App de jogo de memória melhora função cognitiva em pacientes com deficit cognitivo amnéstico.

App de jogo de memória melhora função cognitiva em pacientes com deficit cognitivo amnéstico.

Neuroliga No Comment
NeuroNews

“Game Show”, jogo para treinar o cérebro desenvolvido por neurocientistas britânicos.

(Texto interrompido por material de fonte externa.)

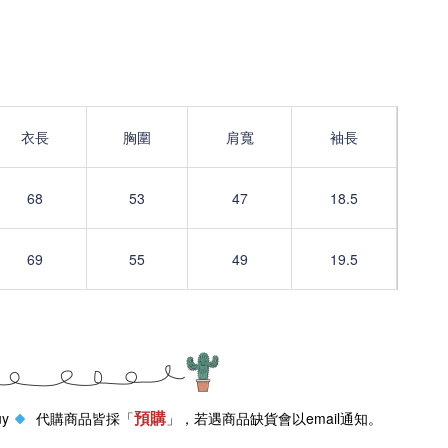
衣長
胸圍
肩寬
袖長
68
53
47
18.5
69
55
49
19.5
預購
uy
代購商品皆採「
」，若遇商品缺貨會以email通知。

Um jogo desenvolvido por neurocientistas da Universidade de Cambridge para treinamento do cérebro tem se mostrado eficaz para melhorar a memória de pacientes nos primeiros estágios de demência e poderia ajudar a evitar alguns sintomas de perda cognitiva. Os pacientes jogaram o “Game Show” por um mês, em 8 sessões diárias de uma hora.

Veja o artigo na integra.

Os pesquisadores constataram os pacientes com comprometimento cognitivo leve amnéstico (aMCI) que usavam o jogo melhoraram cerca de 40% a pontuação de memória e motivação e cometeram erros três vezes menos, quando comparado ao grupo controle. Além disso, observaram também que o grupo que jogou também foi capaz de reter informações visuais mais complexas.
“Os pacientes acharam o jogo interessante e atrativo e se sentiram motivados a continuar jogando durante 8 horas. Esperamos estender estes resultados em estudos futuros sobre o envelhecimento saudável e doença de Alzheimer leve”, disse George Savulich, que liderou o estudo na Universidade de Cambridge.
Segundo a OMS, a demência é uma condição que afeta 47.5 milhões de pessoas no mundo (2015), com uma incidência de 7.7 milhões/ano. O comprometimento cognitivo leve amnéstico (aMCI ou CCL amnéstico) é uma estagio de transição entre o envelhecimento saudável e a demência e é caracterizado por deficits de memória de curto prazo ao longo do dia e problemas motivacionais. Atualmente não existe medicamento eficaz para as disfunções cognitivas nesses pacientes.
Especialistas independentes disseram que as conclusões do estudo são encorajadoras, mas que o aplicativo precisa ser testado em outras formas de treinamento do cérebro em testes clínicos envolvendo mais pessoas.
“Apesar de que este tipo de treinamento do cérebro não será capaz de impedir em última análise ou curar doenças de memória como a demência, (é) um caminho promissor para melhorar sintomas iniciais da doença da memória”, disse Tara Spiers-Jones, da Universidade de Edimburgo.